**Problem**
Under this line are records; the part from the line containing "Manager dell’Innovazione Pubblic..." through the line containing "9,1% de la quantité" should be repeated exactly. Please exclude pictures.

• • •

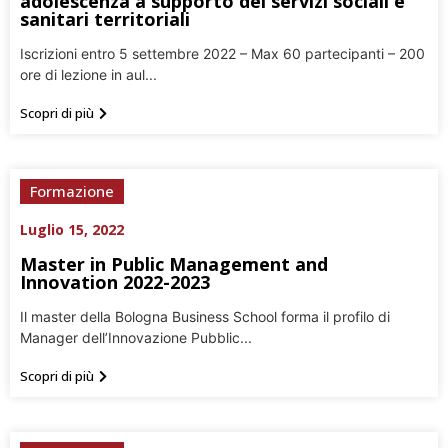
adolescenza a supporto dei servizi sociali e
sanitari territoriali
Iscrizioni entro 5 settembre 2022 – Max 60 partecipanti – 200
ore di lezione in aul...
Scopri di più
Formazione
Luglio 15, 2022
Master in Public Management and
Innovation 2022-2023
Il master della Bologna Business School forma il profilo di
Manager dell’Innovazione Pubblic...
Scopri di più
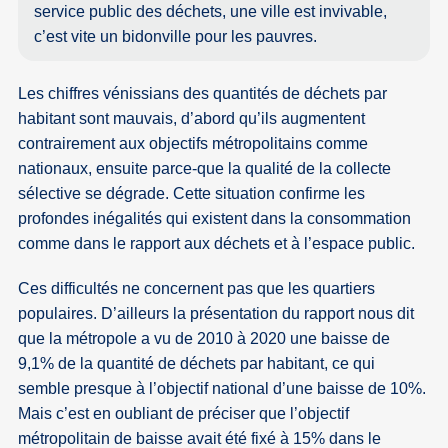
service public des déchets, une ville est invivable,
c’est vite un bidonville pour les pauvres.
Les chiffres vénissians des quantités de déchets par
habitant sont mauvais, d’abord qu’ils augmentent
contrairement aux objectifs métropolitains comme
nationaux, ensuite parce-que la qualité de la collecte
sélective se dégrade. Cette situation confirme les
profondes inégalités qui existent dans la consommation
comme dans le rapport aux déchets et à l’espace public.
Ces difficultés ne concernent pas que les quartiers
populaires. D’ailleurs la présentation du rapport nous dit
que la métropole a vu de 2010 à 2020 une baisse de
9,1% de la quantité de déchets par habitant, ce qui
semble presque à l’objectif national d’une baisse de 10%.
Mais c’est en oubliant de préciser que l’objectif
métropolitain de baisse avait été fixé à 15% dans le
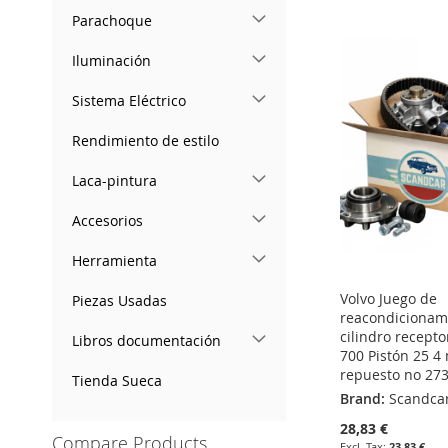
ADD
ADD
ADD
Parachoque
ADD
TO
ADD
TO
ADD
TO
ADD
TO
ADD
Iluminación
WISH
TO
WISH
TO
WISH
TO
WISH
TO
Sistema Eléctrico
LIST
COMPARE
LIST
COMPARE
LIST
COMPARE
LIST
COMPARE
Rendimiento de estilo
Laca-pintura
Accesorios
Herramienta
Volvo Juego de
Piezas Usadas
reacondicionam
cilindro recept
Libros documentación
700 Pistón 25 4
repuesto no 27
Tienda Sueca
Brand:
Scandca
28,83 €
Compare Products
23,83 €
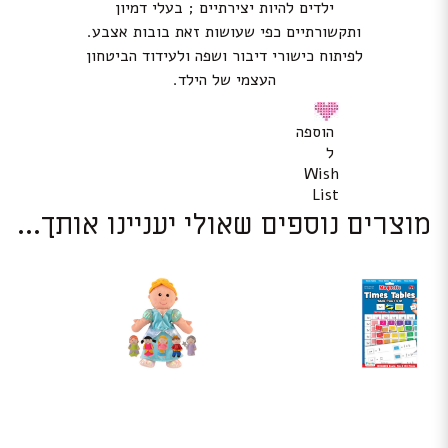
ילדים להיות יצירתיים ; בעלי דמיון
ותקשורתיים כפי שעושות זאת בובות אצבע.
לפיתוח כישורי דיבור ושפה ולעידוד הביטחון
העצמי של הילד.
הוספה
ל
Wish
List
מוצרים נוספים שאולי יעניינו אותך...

• • •

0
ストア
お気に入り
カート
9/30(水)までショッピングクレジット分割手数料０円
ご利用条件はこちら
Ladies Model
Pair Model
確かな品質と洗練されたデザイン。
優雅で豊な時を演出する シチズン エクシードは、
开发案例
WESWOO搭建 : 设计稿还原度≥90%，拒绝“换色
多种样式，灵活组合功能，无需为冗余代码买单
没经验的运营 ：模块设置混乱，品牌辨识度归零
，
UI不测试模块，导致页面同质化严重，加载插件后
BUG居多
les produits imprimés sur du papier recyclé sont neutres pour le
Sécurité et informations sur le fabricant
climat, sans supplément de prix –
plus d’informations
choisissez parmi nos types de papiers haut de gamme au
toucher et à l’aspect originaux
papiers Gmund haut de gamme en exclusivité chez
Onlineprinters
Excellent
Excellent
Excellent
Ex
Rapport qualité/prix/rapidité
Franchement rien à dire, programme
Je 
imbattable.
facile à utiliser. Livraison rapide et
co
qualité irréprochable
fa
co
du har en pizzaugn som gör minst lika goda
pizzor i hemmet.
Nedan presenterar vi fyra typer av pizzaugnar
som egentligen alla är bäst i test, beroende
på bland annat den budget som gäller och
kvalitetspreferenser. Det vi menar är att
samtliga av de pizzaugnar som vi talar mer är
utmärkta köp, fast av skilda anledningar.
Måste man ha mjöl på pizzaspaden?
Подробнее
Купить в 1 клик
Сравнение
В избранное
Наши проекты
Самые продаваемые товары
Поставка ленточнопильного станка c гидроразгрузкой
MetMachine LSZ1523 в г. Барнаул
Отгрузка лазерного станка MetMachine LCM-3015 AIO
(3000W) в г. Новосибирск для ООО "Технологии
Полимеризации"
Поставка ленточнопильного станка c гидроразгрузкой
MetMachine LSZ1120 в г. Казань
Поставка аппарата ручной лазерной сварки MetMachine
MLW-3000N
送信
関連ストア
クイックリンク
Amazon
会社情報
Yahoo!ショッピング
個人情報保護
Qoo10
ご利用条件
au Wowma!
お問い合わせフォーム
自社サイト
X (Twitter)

• • •

**Exercise result**
Manager dell’Innovazione Pubblic...
Scopri di più
service public des déchets, une ville est invivable,
c’est vite un bidonville pour les pauvres.
Les chiffres vénissians des quantités de déchets par
habitant sont mauvais, d’abord qu’ils augmentent
contrairement aux objectifs métropolitains comme
nationaux, ensuite parce-que la qualité de la collecte
sélective se dégrade. Cette situation confirme les
profondes inégalités qui existent dans la consommation
comme dans le rapport aux déchets et à l’espace public.
Ces difficultés ne concernent pas que les quartiers
populaires. D’ailleurs la présentation du rapport nous dit
que la métropole a vu de 2010 à 2020 une baisse de
9,1% de la quantité de déchets par habitant, ce qui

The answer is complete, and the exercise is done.